AI companies like OpenAI are facing unexpected delays and challenges as they push for bigger language models. To move past these hurdles, they’re turning to new training methods that help algorithms “think” more like humans.
Ilya Sutskever, who left OpenAI to start Safe Superintelligence (SSI), was once a big supporter of using massive data and computing power to improve AI. But now, he believes the focus on just making models bigger is no longer effective.
Ilya Sutskever:
“The 2010s were the age of scaling, now we’re back in the age of wonder and discovery once again. Everyone is looking for the next thing,” Sutskever said. “Scaling the right thing matters more now than ever.”
One of the biggest hurdles in AI development today is the cost and complexity of training large models. These models require millions of dollars and months of processing time, with no guarantee of success. Moreover, power shortages and a lack of easily accessible data add to the challenge.

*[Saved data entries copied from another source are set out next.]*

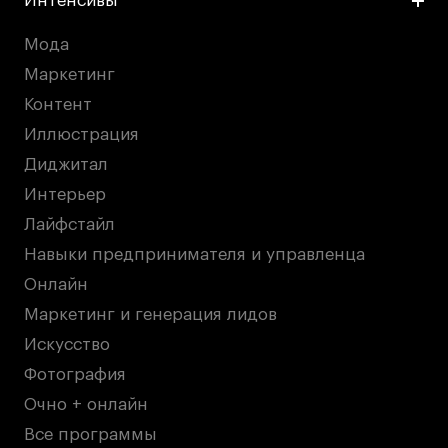
Интенсивы
Публичная оферта
Условия возврата
Мода
Кредит на образование с господдержкой
Маркетинг
Лицензия на осуществление образовательной
Контент
деятельности АНО ВО «Универсальный
Иллюстрация
Университет»
Диджитал
Карта сайта
Интерьер
Лайфстайл
Навыки предпринимателя и управленца
© 2026 БВШД
Онлайн
Маркетинг и генерация лидов
Искусство
Фотография
Очно + онлайн
Все программы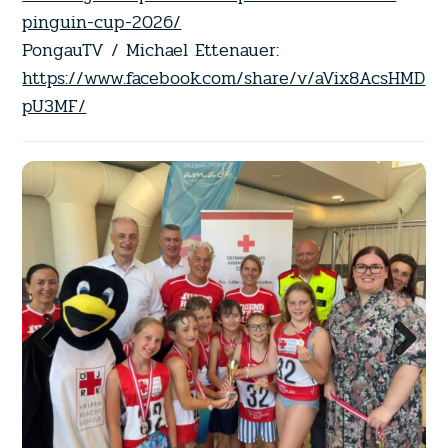
pinguin-cup-2026/
PongauTV / Michael Ettenauer:
https://www.facebook.com/share/v/aVix8AcsHMD
pU3MF/
Previous
Next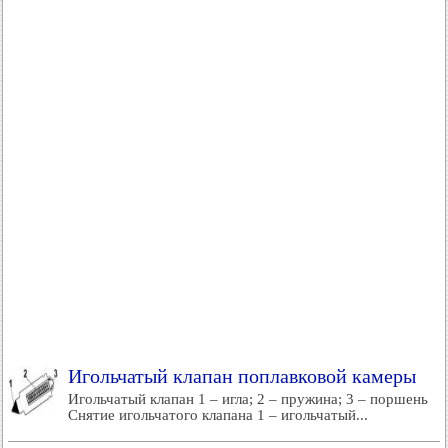
Игольчатый клапан поплавковой камеры
Игольчатый клапан 1 – игла; 2 – пружина; 3 – поршень
Снятие игольчатого клапана 1 – игольчатый...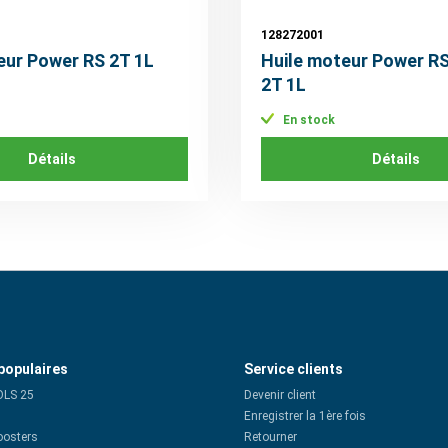
128272001
eur Power RS 2T 1L
Huile moteur Power R
2T 1L
En stock
Détails
Détails
populaires
Service clients
OLS 25
Devenir client
Enregistrer la 1ère fois
oosters
Retourner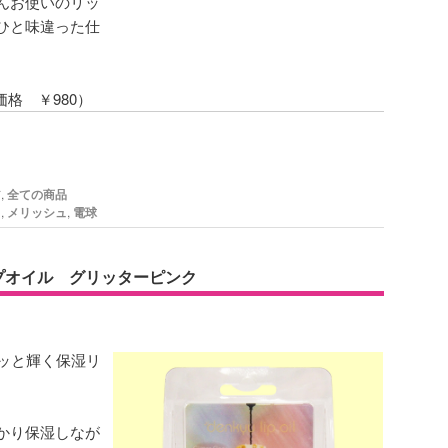
んお使いのリッ
ひと味違った仕
価格 ￥980）
ア
,
全ての商品
ラ
,
メリッシュ
,
電球
ップオイル グリッターピンク
ラッと輝く保湿リ
かり保湿しなが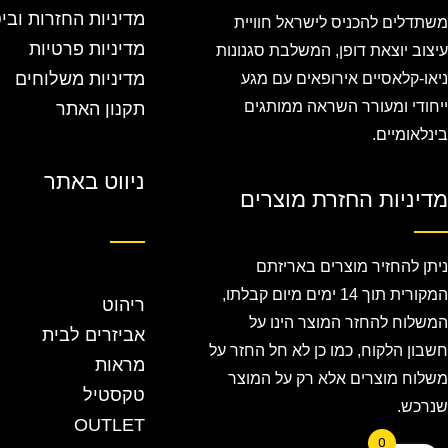
מדיניות החזרות ובי
משתדלים להכניס לישראל חוויית
מדיניות פרטיות
עיצוב יוצאת דופן, המשלבת סגנונות
מדיניות משלוחים
ניאו-קלאסיים אירופאים עם מגע
ייחודי ומעורר השראה ממותגים
תקנון האתר
בינלאומיים.
ניווט באתר
מדיניות החזרת מוצרים
ניתן להחזיר מוצרים באריזתם
המקורית תוך 14 ימים מיום קבלתו,
ריהוט
המשלוח להחזר המוצר הינו על
אביזרים לבית
חשבון הלקוח, כמו כן לא חל החזר על
מראות
משלוח מוצרים אלא רק על המוצר
טקסטיל
שנרכש.
OUTLET
0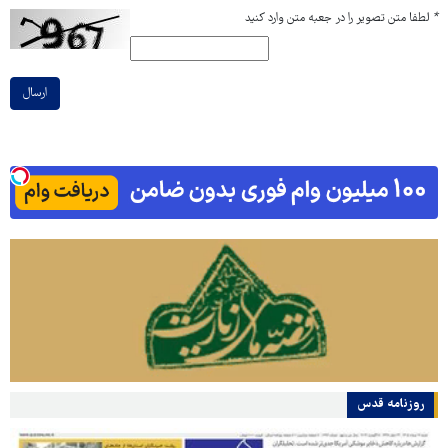
*
لطفا متن تصویر را در جعبه متن وارد کنید
ارسال
روزنامه قدس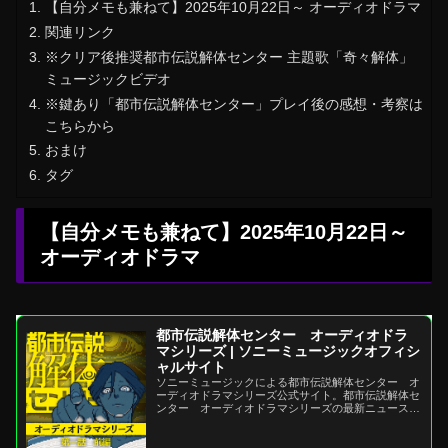
【自分メモも兼ねて】2025年10月22日～ オーディオドラマ
関連リンク
※クリア後推奨都市伝説解体センター 主題歌「奇々解体」
ミュージックビデオ
※鍵あり「都市伝説解体センター」プレイ後の感想・考察は
こちらから
おまけ
タグ
【自分メモも兼ねて】2025年10月22日～
オーディオドラマ
都市伝説解体センター オーディオドラ
マシリーズ | ソニーミュージックオフィシ
ャルサイト
ソニーミュージックによる都市伝説解体センター オ
ーディオドラマシリーズ公式サイト。都市伝説解体セ
ンター オーディオドラマシリーズの最新ニュースや
リリース情報、ビデオ、ライブ・イベント出演情報、
メディア...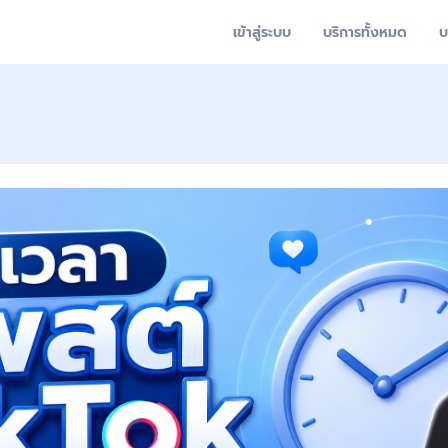
เข้าสู่ระบบ
บริการทั้งหมด
บ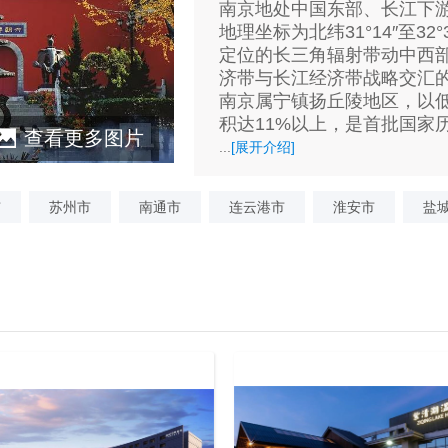
南京地处中国东部、长江下
地理坐标为北纬31°14″至32°
定位的长三角辐射带动中西
济带与长江经济带战略交汇的
南京属宁镇扬丘陵地区，以
积达11%以上，是首批国家
查看更多图片
...
[展开介绍]
市
苏州市
南通市
连云港市
淮安市
盐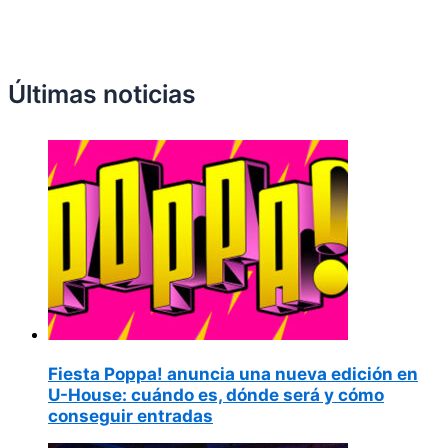
Últimas noticias
Fiesta Poppa! anuncia una nueva edición en
U-House: cuándo es, dónde será y cómo
conseguir entradas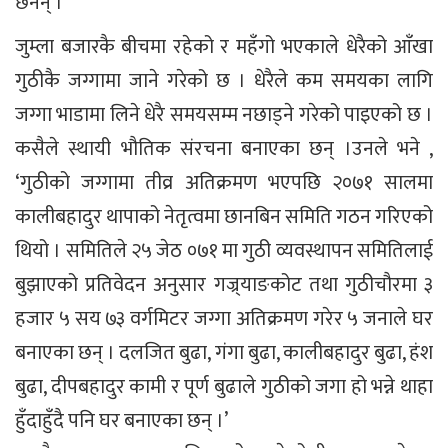
छैनन् ।
जुम्ला बजारकै बीचमा रहेको र महँगो भएकाले धेरैको आँखा
गुठीकै जग्गामा जाने गरेको छ । धेरैले कम समयका लागि
जग्गा भाडामा लिने धेरै समयसम्म नछाड्ने गरेको पाइएको छ ।
कसैले स्थायी भौतिक संरचना बनाएका छन् ।उनले भने ,
‘गुठीको जग्गामा तीव्र अतिक्रमण भएपछि २०७१ सालमा
कालीबहादुर थापाको नेतृत्वमा छानबिन समिति गठन गरिएको
थियो । समितिले २५ जेठ ०७१ मा गुठी व्यवस्थापन समितिलाई
बुझाएको प्रतिवेदन अनुसार गज्र्याङकोट तथा गुठीचौरमा ३
हजार ५ सय ७३ वर्गमिटर जग्गा अतिक्रमण गरेर ५ जनाले घर
बनाएका छन् । दलजित बुढा, गंगा बुढा, कालीबहादुर बुढा, हंश
बुढा, दीपबहादुर कामी र पूर्ण बुढाले गुठीको जगा हो भन्ने थाहा
हुँदाहुँदै पनि घर बनाएका छन् ।’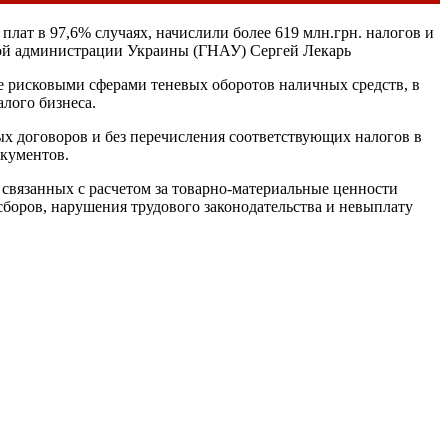
лат в 97,6% случаях, начислили более 619 млн.грн. налогов и
вой администрации Украины (ГНАУ) Сергей Лекарь
е рисковыми сферами теневых оборотов наличных средств, в
алого бизнеса.
вых договоров и без перечисления соответствующих налогов в
окументов.
, связанных с расчетом за товарно-материальные ценности
боров, нарушения трудового законодательства и невыплату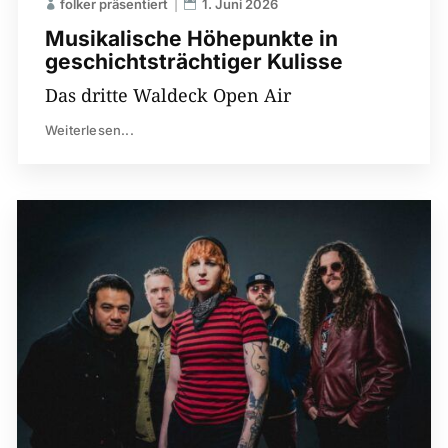
folker präsentiert
1. Juni 2026
Musikalische Höhepunkte in
geschichtsträchtiger Kulisse
Das dritte Waldeck Open Air
Weiterlesen...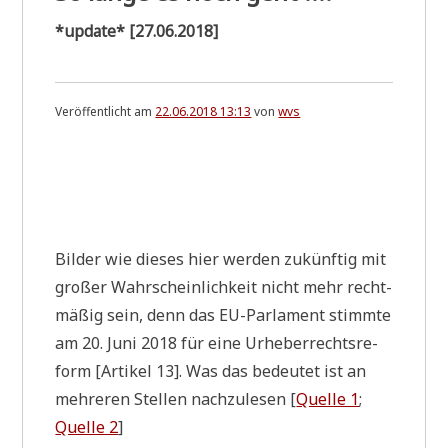
*update* [27.06.2018]
Veröffentlicht am
22.06.2018 13:13
von
wvs
Bil­der wie die­ses hier wer­den zukünf­tig mit
gro­ßer Wahr­schein­lich­keit nicht mehr recht­
mä­ßig sein, denn das EU-Par­la­ment stimm­te
am 20. Juni 2018 für eine Urhe­ber­rechts­re­
form [Arti­kel 13]. Was das bedeu­tet ist an
meh­re­ren Stel­len nach­zu­le­sen [
Quel­le 1
;
Quel­le 2
]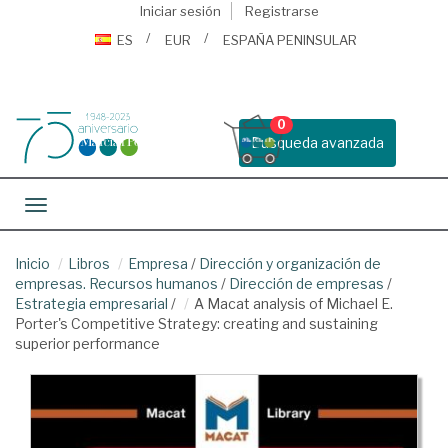
Iniciar sesión
Registrarse
ES
EUR
ESPAÑA PENINSULAR
0
Busqueda avanzada
Toggle navigation
Inicio
Libros
Empresa
/
Dirección y organización de
empresas. Recursos humanos
/
Dirección de empresas
/
Estrategia empresarial
/
A Macat analysis of Michael E.
Porter's Competitive Strategy: creating and sustaining
superior performance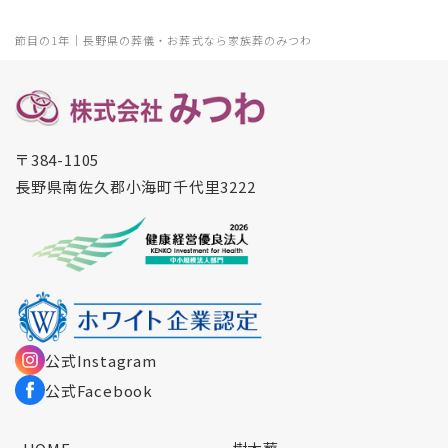
節目の1年｜長野県の葬儀・お葬式なら家族葬のみつわ
〒384-1105
長野県南佐久郡小海町千代里3222
公式Instagram
公式Facebook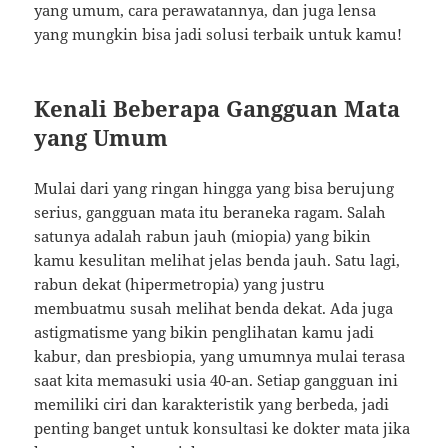
yang umum, cara perawatannya, dan juga lensa
yang mungkin bisa jadi solusi terbaik untuk kamu!
Kenali Beberapa Gangguan Mata
yang Umum
Mulai dari yang ringan hingga yang bisa berujung
serius, gangguan mata itu beraneka ragam. Salah
satunya adalah rabun jauh (miopia) yang bikin
kamu kesulitan melihat jelas benda jauh. Satu lagi,
rabun dekat (hipermetropia) yang justru
membuatmu susah melihat benda dekat. Ada juga
astigmatisme yang bikin penglihatan kamu jadi
kabur, dan presbiopia, yang umumnya mulai terasa
saat kita memasuki usia 40-an. Setiap gangguan ini
memiliki ciri dan karakteristik yang berbeda, jadi
penting banget untuk konsultasi ke dokter mata jika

In response, researchers are exploring a new technique called “test-time compute.” Instead of expanding the model, this method enhances AI during its use, allowing it to handle complex tasks like math and decision-making more effectively.
OpenAI’s new model, O1, uses this technique and can simulate human-like reasoning in problem-solving.
This shift could also change the AI hardware landscape. The demand for Nvidia’s chips, which dominate model training, could decrease as the focus moves to inference-based models.
Additionally, Investors are taking notice, as this change could impact billions in AI development.
As AI researchers embrace these new methods, the industry’s future looks set to be shaped by smarter, more efficient models.